Taxpayers who apply this deduction for internal double taxation must complete the " DI in this table.internal 2022 » as detailed below:

  • Row «DI internal 2022 » is intended to collect the amounts of deductions to avoid internal double taxation regulated in section 1 of the twenty-third transitional provision of the LIS generated in 2022 , and which were transferable to subsequent tax periods due to insufficient full quota.

  • In column "Deduction generated" the amount of the deductions to avoid internal double taxation regulated in section 1 of the twenty-third transitional provision of the LIS generated in 2022 will be recorded.

  • In column "Applied in this settlement" the part (or the whole, if applicable) of the amount corresponding to the previous column "Deduction generated" that is applied in the settlement corresponding to the period subject to settlement will be recorded.

    Keep in mind:

    • For tax periods beginning on after 1 January 2016, section Additional Provision of the LIS establishes that taxpayers whose net turnover is at least €20 million during the 12 months prior to the start of the tax period must take into account that the amount of the deductions to avoid international double taxation provided for in Articles 31, 32 and section 11 of Article 100 of the LIS, as well as the amount of the deductions to avoid double taxation referred to in the twenty-third transitional provision of this Law, may not jointly exceed 50 percent of the taxpayer's total tax amount.
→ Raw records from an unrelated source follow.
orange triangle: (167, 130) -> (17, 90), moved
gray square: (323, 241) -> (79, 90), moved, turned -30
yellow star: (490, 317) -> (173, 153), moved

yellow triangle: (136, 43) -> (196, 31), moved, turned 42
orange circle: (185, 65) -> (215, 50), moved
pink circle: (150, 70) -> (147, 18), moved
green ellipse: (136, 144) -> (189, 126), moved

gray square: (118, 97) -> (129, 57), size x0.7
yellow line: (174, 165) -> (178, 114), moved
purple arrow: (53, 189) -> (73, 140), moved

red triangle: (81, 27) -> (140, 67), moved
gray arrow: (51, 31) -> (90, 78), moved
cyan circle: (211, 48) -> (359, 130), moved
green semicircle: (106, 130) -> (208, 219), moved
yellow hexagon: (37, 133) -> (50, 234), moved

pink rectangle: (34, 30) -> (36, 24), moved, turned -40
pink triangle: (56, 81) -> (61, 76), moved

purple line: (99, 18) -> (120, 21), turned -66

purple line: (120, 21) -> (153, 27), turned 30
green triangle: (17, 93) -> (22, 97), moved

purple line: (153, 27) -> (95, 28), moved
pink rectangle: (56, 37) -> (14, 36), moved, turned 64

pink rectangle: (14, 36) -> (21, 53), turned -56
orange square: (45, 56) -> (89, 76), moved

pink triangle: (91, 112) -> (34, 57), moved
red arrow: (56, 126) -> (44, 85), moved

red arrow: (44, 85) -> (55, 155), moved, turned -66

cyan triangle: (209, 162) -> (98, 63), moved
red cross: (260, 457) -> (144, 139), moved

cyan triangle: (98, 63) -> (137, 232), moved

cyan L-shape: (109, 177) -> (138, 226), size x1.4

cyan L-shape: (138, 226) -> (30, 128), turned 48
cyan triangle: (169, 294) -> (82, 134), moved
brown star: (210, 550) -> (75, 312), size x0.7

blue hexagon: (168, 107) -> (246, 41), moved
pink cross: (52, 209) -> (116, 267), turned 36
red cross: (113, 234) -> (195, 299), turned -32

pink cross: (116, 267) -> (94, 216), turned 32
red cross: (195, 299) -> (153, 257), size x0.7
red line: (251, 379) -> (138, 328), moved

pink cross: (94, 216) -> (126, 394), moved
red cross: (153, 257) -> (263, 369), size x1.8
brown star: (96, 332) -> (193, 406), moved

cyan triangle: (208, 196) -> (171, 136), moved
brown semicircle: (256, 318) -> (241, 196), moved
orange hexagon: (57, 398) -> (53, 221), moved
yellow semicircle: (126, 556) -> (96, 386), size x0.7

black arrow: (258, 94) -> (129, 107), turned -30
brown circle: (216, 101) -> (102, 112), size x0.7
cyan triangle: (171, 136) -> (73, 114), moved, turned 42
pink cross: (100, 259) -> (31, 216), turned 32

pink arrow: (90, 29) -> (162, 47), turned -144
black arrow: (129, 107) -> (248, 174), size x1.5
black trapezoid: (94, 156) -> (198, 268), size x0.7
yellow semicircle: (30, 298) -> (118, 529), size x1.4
    • Information on the net amount of turnover for the twelve months prior to the start date of the tax period must be included on page 1 of Form 200, in order to determine the application of minimum taxation (Article 30 bis LIS) and the limit established in DA 15 of the LIS.

      The option selected by the taxpayer will also be taken into account to determine the limits in the calculation of accounting corrections arising from the application of article 11.12 of the LIS, the compensation of negative tax bases and the compensation of quotas for losses of cooperatives, so once the table on page 1 of form 200 has been completed, it will not be displayed again on other screens.

    • In box [01280] the total amounts entered in the column "Applied in this settlement" will be recorded, which must be transferred to box [01280] on page 14 of form 200 regarding the settlement of the Tax.

  • In column "Pending application in future periods" the part of the deduction corresponding to column "Deduction generated" that was not included in the box corresponding to the column "Applied in this settlement" will be recorded. That is, it refers to the part of the deduction that, because it was not applied in the settlement of the tax period subject to declaration, remains pending application in future tax periods.